Cet Achrome de 1962 voit le jour quelques mois avant la mort tragique de Manzoni, à l’âge de vingt-neuf ans seulement. L'œuvre est d'abord acquise auprès de la galerie Smith de Bruxelles, qui accueille en 1963 la toute dernière exposition personnelle organisée du vivant de l'artiste. Un an plus tard, la même galerie Smith monte la première exposition posthume de Manzoni en Europe du Nord, où figurent deux Achromes réalisés à partir de billes de polystyrène (dont l'un présente des dimensions identiques à celles de cette œuvre). Depuis, cet Achrome a été exposé dans un grand nombre d'institutions majeures, notamment lors de la rétrospective itinérantsentée de 1969-1970, présentée successivement au Van Abbemuseum d'Eindhoven, au Städtisches Museum de Mönchengladbach, au Kunstverein d'Hanovre et au Stedelijk Museum, d'Amsterdam. Il a également figuré en 2007 dans la rétrospective de Manzoni au Museo d'Arte Contemporanea Donna Regina de Naples, et à celle du Städel Museum de Francfort en 2013, ainsi que dans de nombreuses expositions collectives consacrées à l'art européen des années 1950 et 1960.
Si elle est essentielle à la portée poétique des Achromes, l'absence de couleur s'inscrit dans un contexte plus large : celui d'une génération d'artistes qui, dans une Europe réduite en cendres par la Seconde Guerre mondiale, cherche à faire table-rase du passé en concevant la toile comme une « page blanche ». Germano Celant estime que « l’Achrome ne présente aucune teinte, même pas le souvenir d'une couleur, rien qui puisse évoquer la nature, ni une quelconque passion de l’artiste ; il s’agit plutôt d’une surface désertique, neutre, totalement désincarnée et dépourvue de toute connotation, qui — au-delà de son évidente et prosaïque présence dans l'espace — ne renvoie à aucune histoire, ni personnelle, ni sociale » (G. Celant, ''The Body Infinite'', in Piero Manzoni, Catalogo generale, tome I, Milan, 2004, p. xxxi).
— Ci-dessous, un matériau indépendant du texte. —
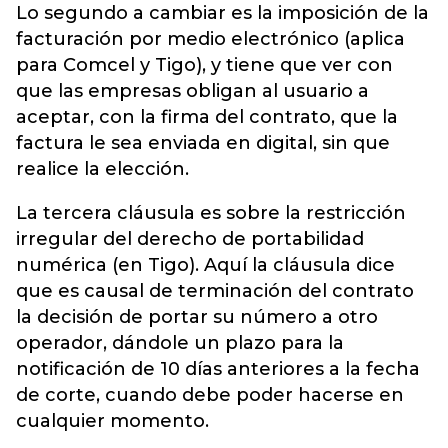
Lo segundo a cambiar es la imposición de la
facturación por medio electrónico (aplica
para Comcel y Tigo), y tiene que ver con
que las empresas obligan al usuario a
aceptar, con la firma del contrato, que la
factura le sea enviada en digital, sin que
realice la elección.
La tercera cláusula es sobre la restricción
irregular del derecho de portabilidad
numérica (en Tigo). Aquí la cláusula dice
que es causal de terminación del contrato
la decisión de portar su número a otro
operador, dándole un plazo para la
notificación de 10 días anteriores a la fecha
de corte, cuando debe poder hacerse en
cualquier momento.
Dans les Achromes tardifs, le cadre (celui d'origine a ici été conservé) devient partie intégrante de l'œuvre : au-delà de sa fonction structurelle, il s'impose comme une sorte de frontière esthétique qui vient à la fois contenir et exalter la matière. En cultivant l'absence absolue de couleur, Manzoni affranchit la toile de toute allusion allégorique, symbolique ou figurative. Il ne la « peint » d'ailleurs pas au sens traditionnel du terme, mais l'« imbibe » de kaolin : son intervention s'arrête là où cette fusion presque sacrée des matières commence. Émancipée de la main de l'artiste, la toile s'achève ensuite par elle-même au gré du processus du séchage. En ce sens, Manzoni fait de l'œuvre d'art un objet totalement autonome : un pur « espace de liberté », sans couleur, ni dieu, ni maître.
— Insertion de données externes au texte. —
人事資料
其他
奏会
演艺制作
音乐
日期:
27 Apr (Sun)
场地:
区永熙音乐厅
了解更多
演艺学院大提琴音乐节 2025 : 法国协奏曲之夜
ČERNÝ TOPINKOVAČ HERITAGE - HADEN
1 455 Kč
"We absolutely cannot consider a painting to be a space in which we project our mental sets, but rather as our area of liberty, where we can go in search of our first images.'' - Piero Manzoni
Held in the collection of Helga and Edzard Reuter for over four decades, Achrome is a striking late example of Piero Manzoni’s iconic monochromatic canvases. The earliest Achromes, begun in the autumn of 1957, involved manipulation of the canvas itself, which the artist pleated and folded in various configurations after saturating it with liquid kaolin, a colourless clay commonly used in the production of porcelain. Later, Manzoni began to incorporate ‘achromatic’ materials such as cotton, fiberglass, felt, or—as in the present example—polystyrene balls. The tiny colourless spheres applied to the surface of the work impart an effervescent patina; they are densely concentrated along the horizontal centre of the work, trailing in delicate configurations towards the edges of the frame, like tiny bubbles of air rising buoyantly through deep water. The kaolin clings to the contours of the polystyrene, filtering through and pooling in the crevices formed at the points of convergence between each. Along the upper and lower extremities of the work, the kaolin fuses with the warp and weft of the raw canvas. The implication is of energy caught in perpetual tension, as though at any moment the frozen, bulbous forms might thaw, and tumble from the frame which contains them.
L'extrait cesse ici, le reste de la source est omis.